We have applied our model here to T-cell adhesion, using the specific lengths of the TCR/MHCp and ICAM-1/LFA-1 complexes in the interaction potentials (Eqs. 3 and 4). However, the model is rather general and also applies to other cell adhesion events. We have previously considered a simpler membrane system with stickers and repellers (Weikl et al., 2002). The phase separation into sticker- and repeller-rich domains is driven by the length difference between the two molecule types. In the cell adhesion geometry, we obtained intermediate patterns which are similar to those presented here. A difference to T-cell membranes is that the repeller-rich domains are unbound. Large-scale membrane fluctuations in these domains then drive the final sticker clusters toward the center of the contact zone, at least for the free boundary conditions with unconstrained membrane separation at the contact zone rim (Weikl et al., 2002). In contrast, the coexisting TCR/MHCp and ICAM-1/LFA-1 domain types of T cells are both bound, and large-scale membrane fluctuations are suppressed.

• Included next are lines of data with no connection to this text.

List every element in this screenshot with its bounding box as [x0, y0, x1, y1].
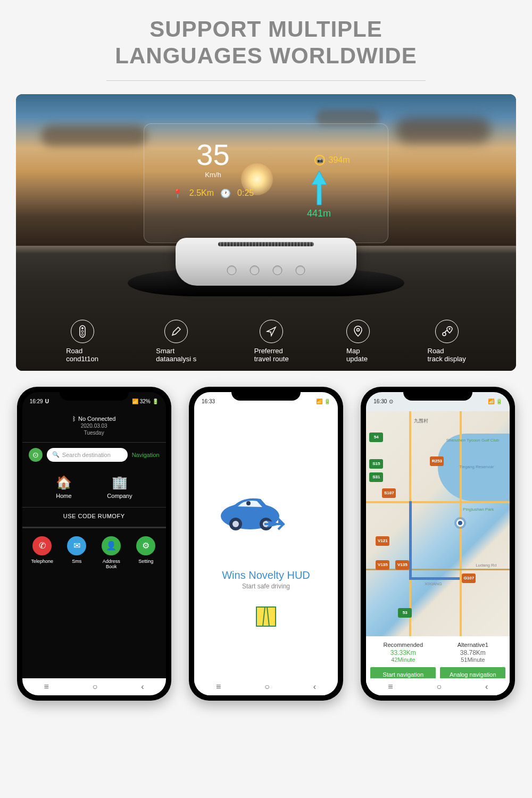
map-view[interactable]: 54 S15 S31 R253 S107 V121 V135 V135 G107…	[366, 411, 510, 636]
map-label: Pinglushan Park	[463, 507, 494, 512]
feature-smart-data: Smartdataanalysi s	[156, 320, 196, 363]
road-shield: 53	[398, 608, 412, 618]
home-icon[interactable]: ○	[93, 682, 98, 692]
hud-nav-distance: 441m	[307, 208, 331, 219]
clock-icon: 🕐	[220, 188, 231, 198]
promo-code: USE CODE RUMOFY	[22, 508, 166, 527]
hud-time: 0:25	[237, 188, 254, 198]
map-label: Ludang Rd	[476, 563, 496, 568]
quick-company[interactable]: 🏢 Company	[107, 475, 132, 499]
map-pin-icon	[346, 320, 370, 343]
feature-track: Roadtrack display	[428, 320, 466, 363]
road-shield: V121	[376, 536, 389, 546]
phones-row: 16:29 U 📶32%🔋 ᛒ No Connected 2020.03.03 …	[0, 371, 532, 701]
pencil-icon	[164, 320, 188, 343]
hud-device	[176, 238, 356, 286]
splash-title: Wins Novelty HUD	[222, 569, 310, 581]
phone-icon: ✆	[32, 536, 52, 555]
connection-status: ᛒ No Connected 2020.03.03 Tuesday	[22, 411, 166, 442]
svg-point-6	[448, 328, 450, 329]
map-label: Tiegang Reservoir	[459, 464, 494, 469]
android-nav-bar[interactable]: ≡○‹	[22, 678, 166, 695]
device-button	[250, 265, 260, 275]
svg-point-3	[81, 334, 84, 336]
feature-row: Roadcond1t1on Smartdataanalysi s Preferr…	[16, 320, 516, 363]
location-icon[interactable]: ⊙	[29, 448, 43, 462]
phone-app-home: 16:29 U 📶32%🔋 ᛒ No Connected 2020.03.03 …	[17, 387, 171, 701]
phone-splash: 16:33 📶🔋 Wins Novelty HUD Start safe dri…	[189, 387, 343, 701]
device-button	[296, 265, 305, 275]
pin-icon: 📍	[172, 188, 183, 198]
road-shield: S15	[369, 459, 383, 469]
navigation-link[interactable]: Navigation	[132, 452, 160, 458]
hud-speed: 35	[160, 140, 266, 170]
road-shield: 54	[369, 433, 383, 442]
svg-point-2	[81, 330, 84, 332]
road-shield: V135	[376, 560, 389, 570]
android-nav-bar[interactable]: ≡○‹	[194, 678, 338, 695]
map-label: XIXIANG	[425, 581, 442, 586]
bluetooth-icon: ᛒ	[72, 415, 76, 422]
start-marker	[456, 519, 464, 527]
app-address-book[interactable]: 👤Address Book	[97, 536, 126, 569]
header-title: SUPPORT MULTIPLELANGUAGES WORLDWIDE	[0, 16, 532, 70]
device-button	[227, 265, 237, 275]
svg-point-9	[232, 521, 239, 527]
back-icon[interactable]: ‹	[313, 682, 316, 692]
back-icon[interactable]: ‹	[141, 682, 144, 692]
svg-point-1	[81, 327, 84, 329]
road-shield: S31	[369, 472, 383, 482]
search-icon: 🔍	[52, 451, 60, 458]
app-setting[interactable]: ⚙Setting	[131, 536, 161, 569]
splash-illustration	[205, 479, 327, 553]
road-shield: V135	[395, 560, 409, 570]
sms-icon: ✉	[67, 536, 86, 555]
recents-icon[interactable]: ≡	[388, 682, 393, 692]
splash-subtitle: Start safe driving	[222, 583, 310, 590]
home-icon[interactable]: ○	[264, 682, 270, 692]
recents-icon[interactable]: ≡	[216, 682, 221, 692]
svg-point-12	[246, 501, 251, 505]
feature-road-condition: Roadcond1t1on	[66, 320, 98, 363]
hud-projection: 35 Km/h 📍 2.5Km 🕐 0:25 📷 394m 441m	[144, 123, 388, 243]
map-label: Shenzhen Tycoon Golf Club	[446, 438, 499, 443]
phone-navigation: 16:30 ⊙ 📶🔋 54 S15 S31 R253 S107 V121 V13…	[361, 387, 515, 701]
home-icon: 🏠	[56, 475, 72, 490]
nav-arrow-icon	[310, 170, 329, 207]
home-icon[interactable]: ○	[436, 682, 442, 692]
map-label: 九围村	[414, 418, 428, 425]
svg-point-4	[357, 328, 360, 331]
header: SUPPORT MULTIPLELANGUAGES WORLDWIDE	[0, 0, 532, 94]
hero-product-image: 35 Km/h 📍 2.5Km 🕐 0:25 📷 394m 441m	[16, 94, 516, 371]
route-line	[409, 501, 460, 580]
hud-distance: 2.5Km	[189, 188, 214, 198]
camera-icon: 📷	[314, 155, 325, 165]
building-icon: 🏢	[107, 475, 132, 490]
road-shield: S107	[382, 488, 396, 498]
recents-icon[interactable]: ≡	[44, 682, 49, 692]
hud-unit: Km/h	[160, 171, 266, 179]
android-nav-bar[interactable]: ≡○‹	[366, 678, 510, 695]
arrow-icon	[263, 516, 285, 532]
traffic-light-icon	[71, 320, 94, 343]
feature-map-update: Mapupdate	[346, 320, 370, 363]
app-sms[interactable]: ✉Sms	[62, 536, 92, 569]
feature-route: Preferredtravel route	[254, 320, 289, 363]
quick-home[interactable]: 🏠 Home	[56, 475, 72, 499]
road-icon	[255, 606, 277, 627]
gear-icon: ⚙	[136, 536, 155, 555]
route-alternative[interactable]: Alternative1 38.78Km 51Minute	[440, 642, 505, 663]
road-shield: G107	[462, 573, 476, 583]
hud-cam-distance: 394m	[328, 155, 350, 165]
svg-rect-13	[256, 607, 276, 626]
device-button	[273, 265, 282, 275]
back-icon[interactable]: ‹	[485, 682, 488, 692]
contacts-icon: 👤	[102, 536, 121, 555]
svg-point-5	[443, 332, 446, 336]
app-telephone[interactable]: ✆Telephone	[28, 536, 57, 569]
cursor-icon	[260, 320, 283, 343]
road-shield: R253	[430, 456, 444, 466]
route-pin-icon	[435, 320, 459, 343]
search-input[interactable]: 🔍Search destination	[47, 448, 128, 462]
route-recommended[interactable]: Recommended 33.33Km 42Minute	[370, 642, 436, 663]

Natural killer (NK) cells form an inverted synapse, consisting of a peripheral ring of short HLA-C/KIR complexes and a central domain with the longer LFA-1/ICAM-1 complexes. The formation of the NK cell synapse seems not to depend on active cytoskeletal processes, since ATP depletion or disruption of the cytoskeleton has no effect on the pattern (Davis et al., 1999; Fassett et al., 2001). A possible explanation for the NK cell synapse is the metastability of the inverted pattern in the absence of active cytoskeletal processes. Without active transport, the inverted intermediate synapse persists up to an hour in our model.